Anders Bo Skov pursuing his Master’s degree in chemistry at University of Copenhagen has been working on a sun-catcher molecule since his bachelors and owing to the success he has achieved so far, he has brought the project along with him to his Master’s degree.

Together with his supervisor, Mogens Brøndsted Nielsen, he is working on molecules capable of harvesting and holding substantial amounts of solar energy, storing it for significant amounts of time, and releasing it on demand.

The group is working with molecules known as the Dihydroazulene-Vinylheptafulvene system. Put very simply, this stores energy by changing shape, but every time the Brøndsted group managed to design improved molecules, the molecules lost some of their ability to hold their “energy storage” shape, says professor Brøndsted.

“Regardless of what we did to prevent it, the molecules would change their shape back and release the stored energy after just an hour or two. Anders’ achievement was that he managed to double the energy density in a molecule that can hold its shape for a hundred years. Our only problem now is how we get it to release the energy again. The molecule does not seem to want to change its shape back again”, grins Mogens Brøndsted.

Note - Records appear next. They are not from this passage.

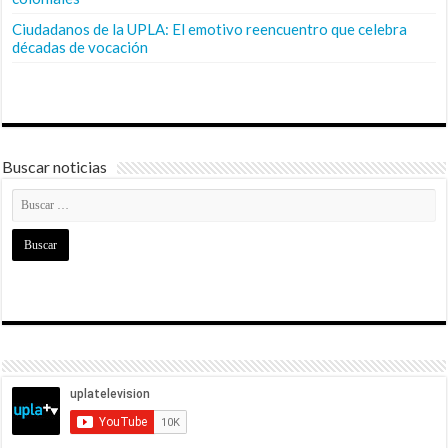
Ciudadanos de la UPLA: El emotivo reencuentro que celebra
décadas de vocación
Buscar noticias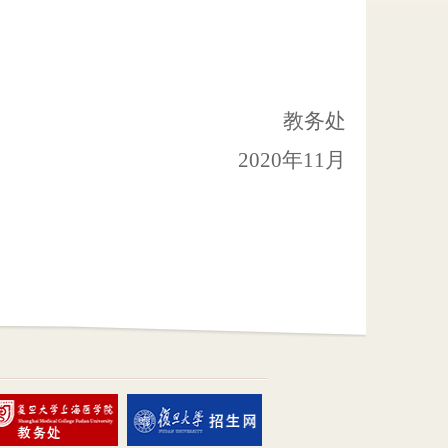
教务处
2020
年
11
月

During his Bachelor studies Anders Bo Skov had four months to improve Brøndsted’s unstable molecule for his bachelor project. And he made it in the nick of time. Chemistry is a lot like baking. No bread is likely to come out of the oven if, for example, the flour disappears while the dough is proving. Using that analogy, Skov’s “bread” persisted in disappearing between his very hands. The molecules he was working with were that unstable.

“My chemical “recipe” demanded four synthesis steps in order to work. The first three were a piece of cake. I had them working in just a month. Getting the last step in order took me three months”, explains Skov.

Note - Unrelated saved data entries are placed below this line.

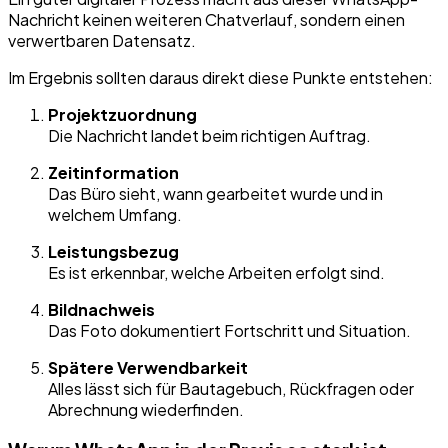
Nachricht keinen weiteren Chatverlauf, sondern einen
verwertbaren Datensatz.
Im Ergebnis sollten daraus direkt diese Punkte entstehen:
Projektzuordnung
Die Nachricht landet beim richtigen Auftrag.
Zeitinformation
Das Büro sieht, wann gearbeitet wurde und in
welchem Umfang.
Leistungsbezug
Es ist erkennbar, welche Arbeiten erfolgt sind.
Bildnachweis
Das Foto dokumentiert Fortschritt und Situation.
Spätere Verwendbarkeit
Alles lässt sich für Bautagebuch, Rückfragen oder
Abrechnung wiederfinden.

Regardless of method, when you store energy, there is a theoretical limit to the energy density… And then there is reality. In theory, a kilogram of the right molecules could store a megajoule of energy if they were perfectly designed. With that amount of energy you can heat three liters of water from room temperature to boiling.

A kilo of Skov’s molecules can boil only 75 centiliters but it does that in just three minutes. This means that his molecules could bring 15 liters of water to boil per hour, and Skov as well as his supervisor are convinced that this is just the beginning.

“What Anders has achieved is an important breakthrough. Admittedly we do not have a good method to release the energy on demand, and we should increase the energy density further still. But now we know which path to take in order to succeed”, says a visibly enthusiastic professor Mogens Brøndsted.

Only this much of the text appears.